Spongy polyelectolyte hydrogel for efficient Solar-Driven interfacial evaporation with high salt resistance and compression resistance

Abstract

The hydrogel-based evaporator for interface evaporation provides a method for sustainable freshwater production. However, salt accumulation on the surface of the steam generator affects light absorption and reduces steam generation efficiency. Achieving a high-performance, salt-resistant steam generator remains challenging. Here, sponge-like polyelectrolyte composite hydrogel-based solar steam generator (MPS) is reported. The steam generator is designed with an interpenetrating network topology and is made by in-situ polymerizing sodium polyacrylate (P(SA)) in a sponge-like polyvinyl alcohol (PVA) hydrogel framework, using molybdenum disulfide (MoS2) as a photothermal conversion material. Through the foaming process, MPS achieves self-floating and good water transportation performance, which enhances the thermal localization effect on the hydrogel surface and improves energy utilization efficiency (92.95 %), enabling efficient evaporation (3.22 kg m−2h−1).
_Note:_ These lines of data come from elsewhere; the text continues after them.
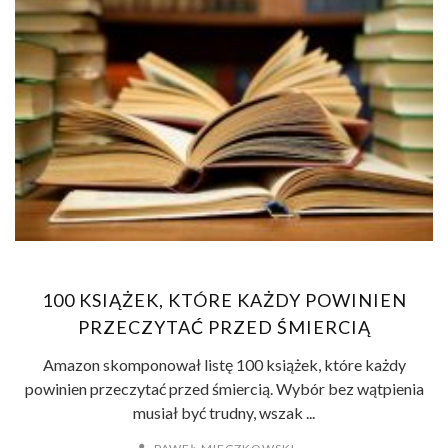
100 KSIĄŻEK, KTÓRE KAŻDY POWINIEN
PRZECZYTAĆ PRZED ŚMIERCIĄ
Amazon skomponował listę 100 książek, które każdy
powinien przeczytać przed śmiercią. Wybór bez wątpienia
musiał być trudny, wszak ...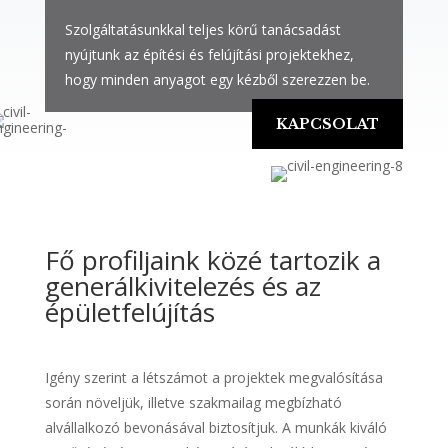
Szolgáltatásunkkal teljes körű tanácsadást
nyújtunk az építési és felújítási projektekhez,
hogy minden anyagot egy kézből szerezzen be.
KAPCSOLAT
Fő profiljaink közé tartozik a
generálkivitelezés és az
épületfelújítás
Igény szerint a létszámot a projektek megvalósítása
során növeljük, illetve szakmailag megbízható
alvállalkozó bevonásával biztosítjuk. A munkák kiváló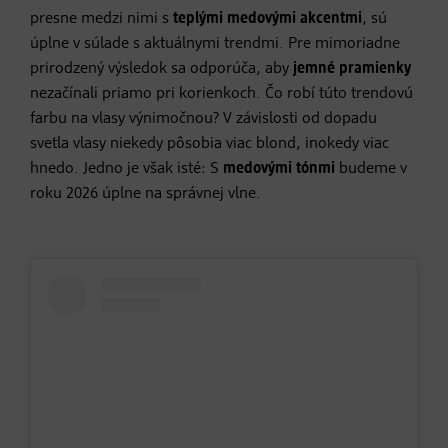
presne medzi nimi s
teplými medovými akcentmi
, sú
úplne v súlade s aktuálnymi trendmi. Pre mimoriadne
prirodzený výsledok sa odporúča, aby
jemné pramienky
nezačínali priamo pri korienkoch. Čo robí túto trendovú
farbu na vlasy výnimočnou? V závislosti od dopadu
svetla vlasy niekedy pôsobia viac blond, inokedy viac
hnedo. Jedno je však isté: S
medovými tónmi
budeme v
roku 2026 úplne na správnej vlne.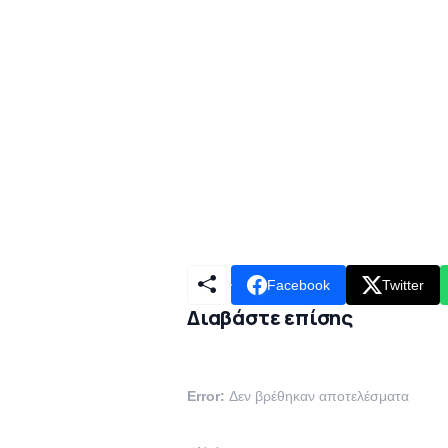
Facebook
Twitter
Διαβάστε επίσης
Error:
Δεν βρέθηκαν αποτελέσματα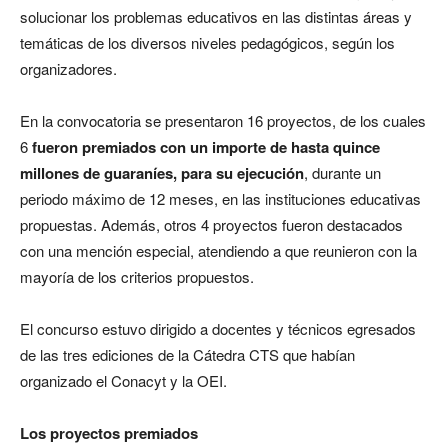
solucionar los problemas educativos en las distintas áreas y
temáticas de los diversos niveles pedagógicos, según los
organizadores.
En la convocatoria se presentaron 16 proyectos, de los cuales
6
fueron premiados con un importe de hasta quince
millones de guaraníes, para su ejecución
, durante un
periodo máximo de 12 meses, en las instituciones educativas
propuestas. Además, otros 4 proyectos fueron destacados
con una mención especial, atendiendo a que reunieron con la
mayoría de los criterios propuestos.
El concurso estuvo dirigido a docentes y técnicos egresados
de las tres ediciones de la Cátedra CTS que habían
organizado el Conacyt y la OEI.
Los proyectos premiados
Meanwhile, due to the coupling of P(SA), MPS exhibits excellent salt resistance, maintaining a long-term evaporation rate of 2.8 kg m−2h−1 in high concentration saltwater (20 wt%). The porous structure and interconnected polymer chains enhance the mechanical performance of MPS, making it highly compressible and convenient for collecting freshwater marine and wilderness environments. The preparation strategy of MPS provides a feasible method to simultaneously improve the performance and durability of the interface steam generator in practical applications.